Yeah. I never really got it going I guess.


----------



## Casey Fluffbat (Dec 31, 2017)

BahgDaddy said:


> Yeah. I never really got it going I guess.


I'd be willing to start something, but a vacant server isn't a good incentive.


----------



## BahgDaddy (Dec 31, 2017)

MadKiyo said:


> I'd be willing to start something, but a vacant server isn't a good incentive.



Probably because everyone else feels that way.


----------



## Casey Fluffbat (Dec 31, 2017)

BahgDaddy said:


> Probably because everyone else feels that way.



You got me there. When are you usually on?


----------



## BahgDaddy (Dec 31, 2017)

MadKiyo said:


> You got me there. When are you usually on?



Usually between 12-9PM pacific time. But eh, it is fine.


----------



## BahgDaddy (Jan 2, 2018)

Server was pretty active today, with lots of stimulating conversations. Join the fun! Discord - Free voice and text chat for gamers


----------



## beepbeepwolf (Jan 5, 2018)

Got room for one more in there?


----------



## SlyRiolu (Jan 6, 2018)

I'd like to join in.


----------



## Deleted member 115426 (Jan 7, 2018)

I do have to give a warning. Join at your own discretion. The politics section is a dumpster fire. Of course if you can handle the heat, please join. I just think everyone should have a fair warning about that.


----------



## KILL.MAIM.KILL (Jan 7, 2018)

Count me in.


----------



## MetroFox2 (Jan 7, 2018)

Thought it'd be fair to give a heads-up, but some ass-holes are going around and fucking with Discord servers, keep an eye out for them. Not gonna name names openly.


----------



## Deleted member 115426 (Jan 7, 2018)

Got ya


----------



## churio (Jan 7, 2018)

Your invite expired again.


----------



## LumiNinetales (Jan 7, 2018)

I'd like to join too If you don't mind :3


----------



## BahgDaddy (Jan 7, 2018)

Great! PMs sent instead if posting to avoid spammers. 
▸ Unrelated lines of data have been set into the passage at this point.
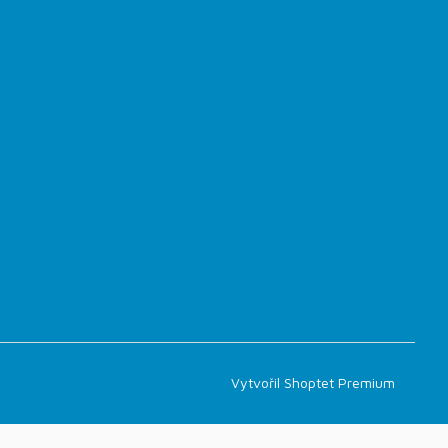
Vytvořil Shoptet Premium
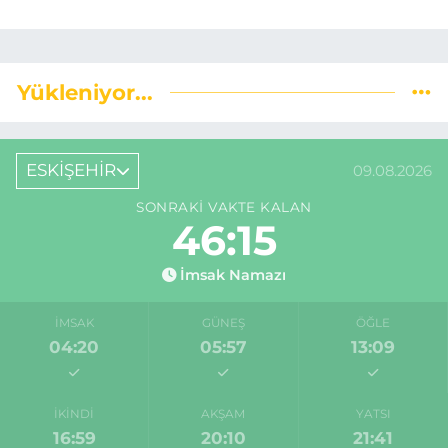
Yükleniyor...
ESKİŞEHİR
09.08.2026
SONRAKI VAKTE KALAN
46:14
İmsak Namazı
İMSAK
GÜNEŞ
ÖĞLE
04:20
05:57
13:09
İKINDI
AKŞAM
YATSI
16:59
20:10
21:41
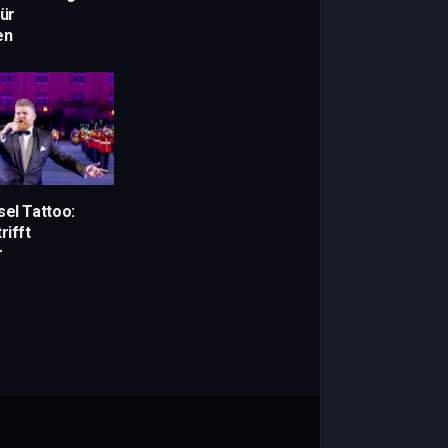
für
en
sel Tattoo:
rifft
r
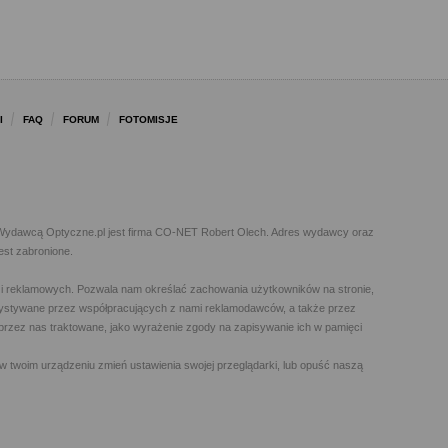
I
FAQ
FORUM
FOTOMISJE
l. Wydawcą Optyczne.pl jest firma CO-NET Robert Olech. Adres wydawcy oraz
est zabronione.
h i reklamowych. Pozwala nam określać zachowania użytkowników na stronie,
orzystywane przez współpracujących z nami reklamodawców, a także przez
t przez nas traktowane, jako wyrażenie zgody na zapisywanie ich w pamięci
w twoim urządzeniu zmień ustawienia swojej przeglądarki, lub opuść naszą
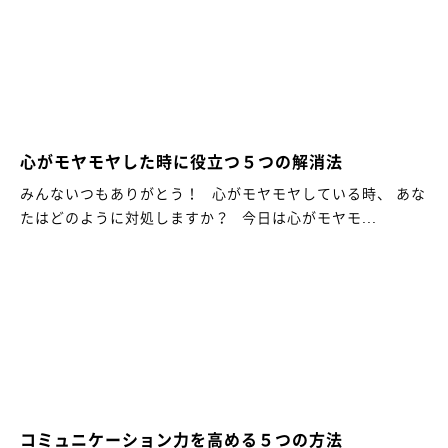
心がモヤモヤした時に役立つ５つの解消法
みんないつもありがとう！ 心がモヤモヤしている時、 あな
たはどのように対処しますか？ 今日は心がモヤモ...
コミュニケーション力を高める５つの方法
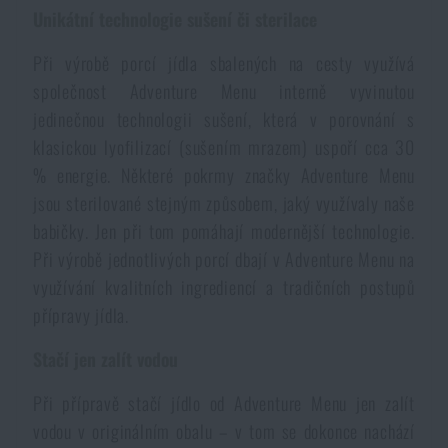
Unikátní technologie sušení či sterilace
Voděodolné zápisníky
Výprodej
Při výrobě porcí jídla sbalených na cesty využívá
Ochrana před komáry a hmyzem
Značky A-Z
společnost Adventure Menu interně vyvinutou
jedinečnou technologii sušení, která v porovnání s
klasickou lyofilizací (sušením mrazem) uspoří cca 30
Ohřívače nohou, rukou a těla
Všechny produkty
% energie. Některé pokrmy značky Adventure Menu
jsou sterilované stejným způsobem, jaký využívaly naše
Opravné sady a fixační pásky
babičky. Jen při tom pomáhají modernější technologie.
Při výrobě jednotlivých porcí dbají v Adventure Menu na
Potřeby pro vodáky
využívání kvalitních ingrediencí a tradičních postupů
přípravy jídla.
Zdraví, ochrana
Stačí jen zalít vodou
Při přípravě stačí jídlo od Adventure Menu jen zalít
Novinky
vodou v originálním obalu – v tom se dokonce nachází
We've got RP sections, laissez-faire politics section, and NSFW areas for anyone 18 or older.


----------



## Balskarr (Jan 7, 2018)

Ahh why not? Give us one those invites mate if you'd please. I could do with some more servers to RP in.


----------



## Deleted member 115426 (Jan 8, 2018)

Actually since I've been banned because I didn't think what they were doing is right. DO NOT JOIN! I told the admin to stop talking dirty around kids (some as young as 14) about anal masturbation and got pissed at me for "limiting free speech". He turns everything into a political arguement and if you dare say anything is wrong you will be called out for being authoritarian and censoring. He also thinks everything should be a total anarchy with no rules because "freedom". And even though he says that, if you have a different opinion, you will have insults thrown at you by he and his buddy, especially after trolling you. DO NOT JOIN! ESPECIALLY IF YOU ARE UNDER 18!


----------



## MetroFox2 (Jan 8, 2018)

Wait, I wasn't sure if this was one I was already on. Guess it isn't, send over a link if you're still open to new people.


----------



## BahgDaddy (Jan 8, 2018)

I feel somewhat obligated to defend myself, although only to an extent. There are many members on here who can corroborate whether or not I am a good person, or an lewd towards minors. I am in fact not. Everyone in this forum can verify how to behave and handle situations, and also many on my discord server can verify whether or not these claims are true and warranted. 

Do I talk dirty with 14 year olds? Absolutely not. Did I accidentally slip into a rathe risqué conversation with a 16 year? Yeah, and I apologize for that. It won't happen again. 

Thank you.


----------



## Inkblooded (Jan 8, 2018)

Can i have an invite? I am a very enthusiastic roleplayer


----------



## BahgDaddy (Jan 8, 2018)

Ok Ink and Metrofox


----------



## Furrydog87 (Jan 8, 2018)

Can I join? Server sounds like fun <3


----------



## DarkoKavinsky (Jan 8, 2018)

I can add clarity to the issues on the server were caused by the most vocal one against it here. Many issues were generated in a short period of time and resulted in drama that I can still see is being dragged on. Simply put go to the server if you don't like it then nobody's shackling you to stay!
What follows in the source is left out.